Thursday, January 19, 2012

best of 2011

Tiny Mix Tapes put together an amazing package of essays and lists for the end of 2011. My own meager contribution was a blurb on Colin Stetson's fantabulous New History Warfare and an attempt at my top 25 records of the year. A paradox: coming up with my own list felt strange, difficult and, at times, totally antithetical to the way I think about music generally: it's not a competition, after all! But by contributing the following necessarily unfinished and provisional effort I played my part in producing a totally amazing resource for anyone interested in some top-class recommendations. Many of the records on the list I'd never heard before. All of them are fantastic.
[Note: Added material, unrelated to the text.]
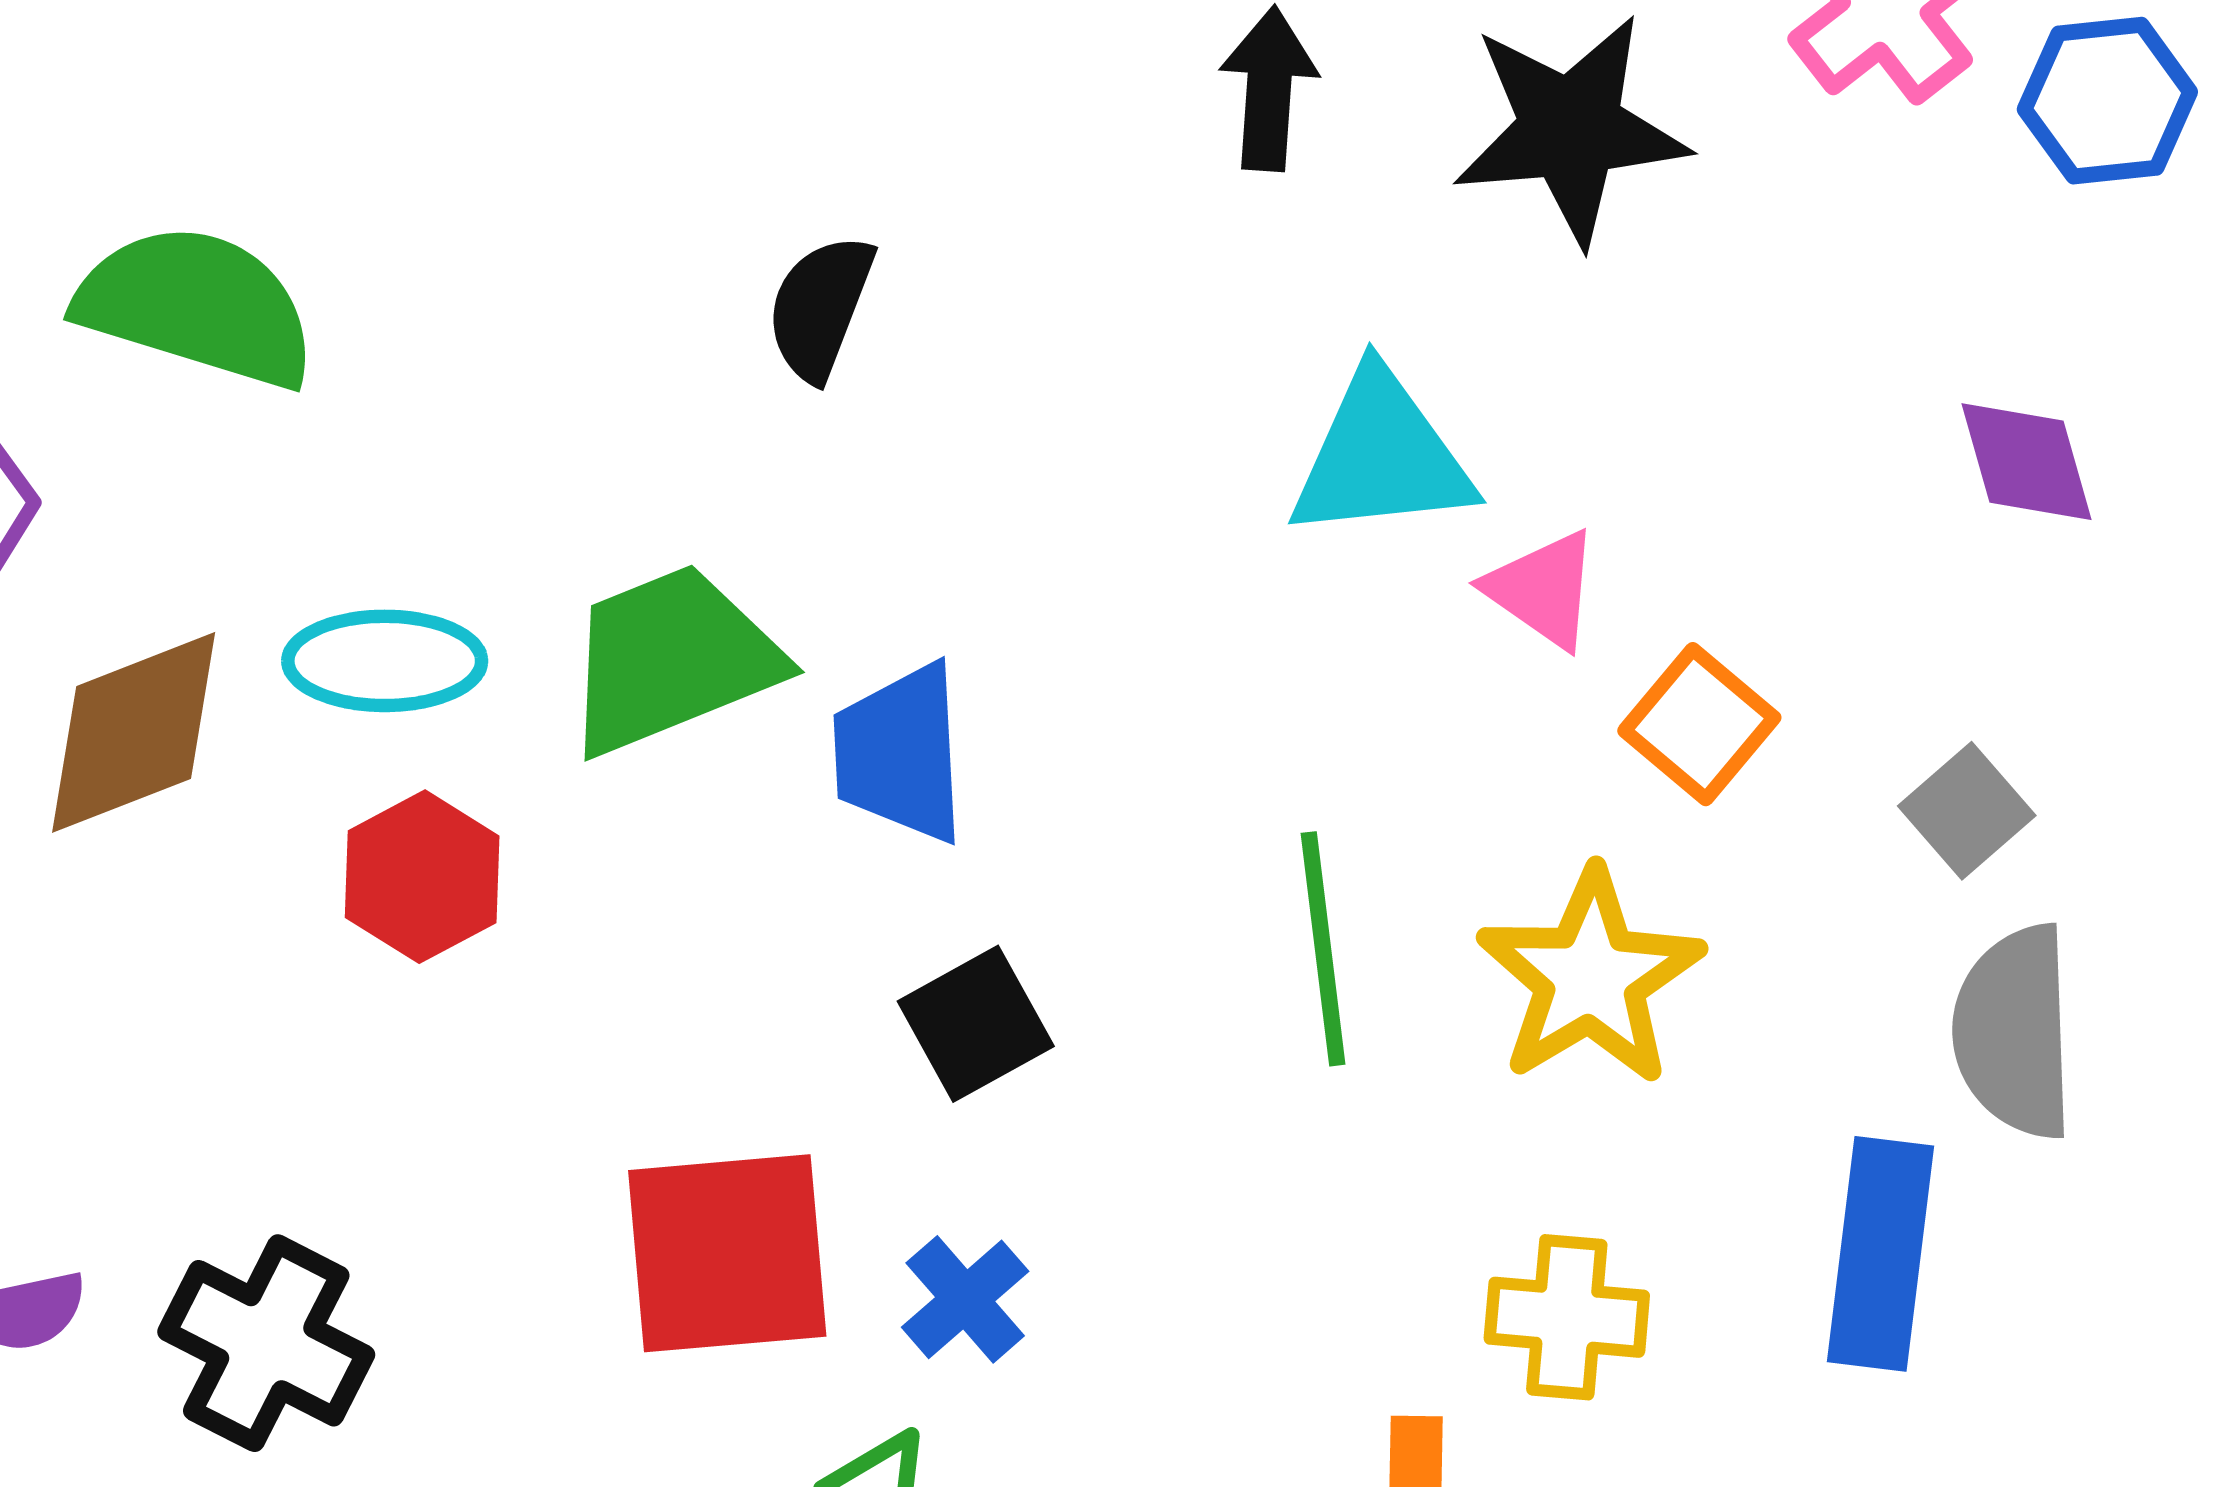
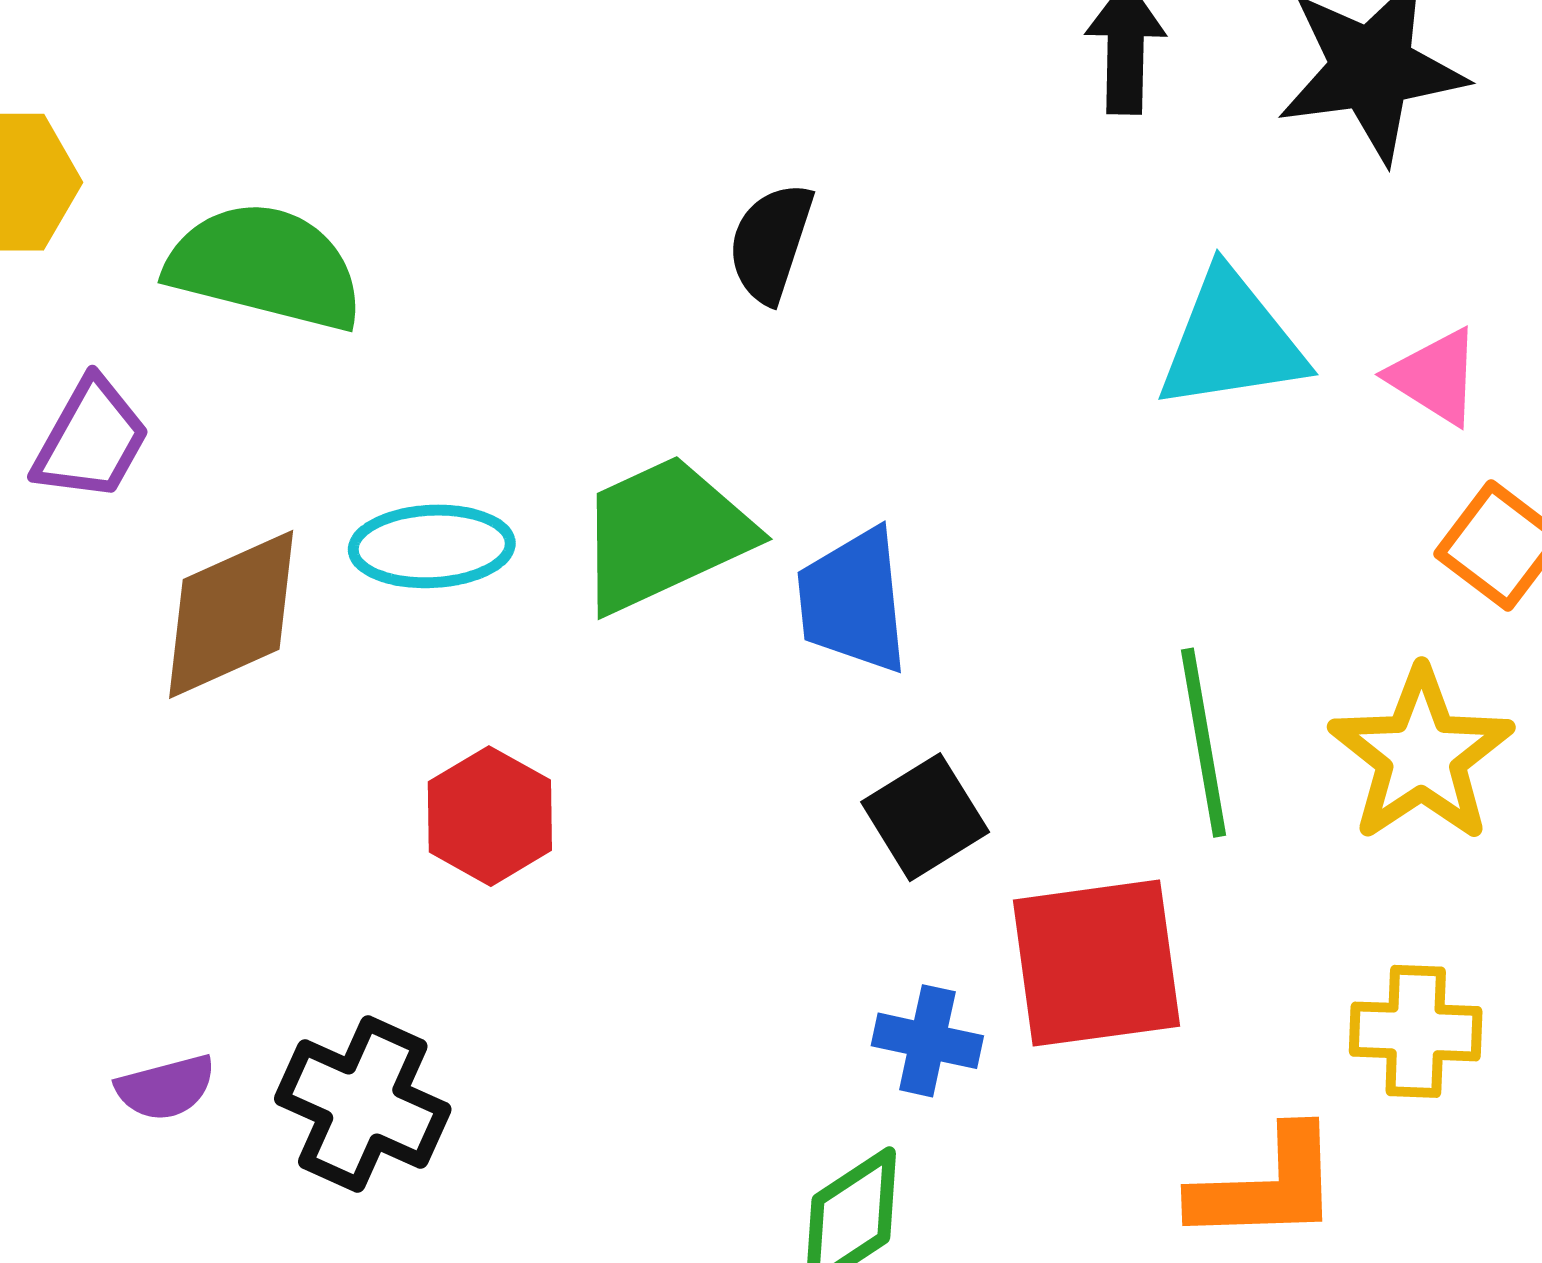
pink triangle: (1543, 589) -> (1435, 377), moved
red hexagon: (422, 877) -> (490, 816), moved
red square: (727, 1253) -> (1096, 963), moved
blue cross: (965, 1299) -> (927, 1041), turned -34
So here's my own contribution to the collective-list-as-recommendation-making-process. 25 to 1 in roughly ascending order of awesomeness. Audio from a parallel feature on my radio show here.

25 Woebot – Chunks
24 Wild Beasts – Smother
23 Laurel Halo – Hour Logic EP
22 Epic45 – Weathering
21 Grouper – Alien Observer / Dream Loss
20 John Maus – We Must Become the Pitiless Censors of Ourselves
19 Roommate – Guilty Rainbow
18 Fleet Foxes – Helplessness Blues
17 James Ferraro – Far Side Virtual
16 Rustie – Glass Swords
15 The Caretaker – An Empty Bliss Beyond the World
14 Giant Claw – Midnight Murder
13 Seekae – +Dome
12 Jim O’Rourke – Old News #5/6
11 Ford & Lopatin – Channel Pressure
10 Advisory Circle – As The Crow Flies
9 Demdike Stare – Tryptych
8 Various Artists – Bangs & Works Vol 2.
7 Clams Casino – Instrumental Mixtape / Rainforest EP
6 tUnE yArDs – W H O K I L L
5 Bon Iver – Bon Iver
4 Oneohtrix Point Never – Replica
3 Tim Hecker – Ravedeath 1972 / Dropped Pianos
2 James Blake – James Blake
1 Colin Stetson – New History of Warfare Vol 2: Judges


And here's my blurb on my number one album of 2011:

Colin Stetson
New History Warfare Vol 2: Judges
[Constellation]
New History Warfare was the most muscular record released this year, no doubt about it. In terms of sheer sonic brawn, nothing else came close. It’s a masterpiece of exertion: an enormous, pulsing, swirling tempest of sound generated for the most part by just one man and his beast of a saxophone: no loops, no electronics, and mostly in a single take. Not that this sounded like any sax playing you’ve heard before. Stetson pushed both his instrument and his own body right to the limit. And because of the way the microphones had been placed, we heard everything: the clattering of keys, the heaving and sucking of breath, Stetson’s moans and melodic wails. This is what the ‘grain’ sounds like when it’s mic’d up and amplified. The effect may have been bluesless, but it was totally soulful. And, in fact, it was often when Stetson reined himself in most, in the relative calm between storms, that the effect was at its most profound: the wrenching anguish of “Lord I Just Can’t Keep From Crying Sometimes” with its superb vocal from My Brightest Diamond’s Shara Worden, the mounting drone of album closer “In Love and In Justice.” New History Warfare sounded like nothing else this year. It was totally peerless: powerful, moving, original, an eruption of sheer life-force that quickened our pulses and stirred our souls.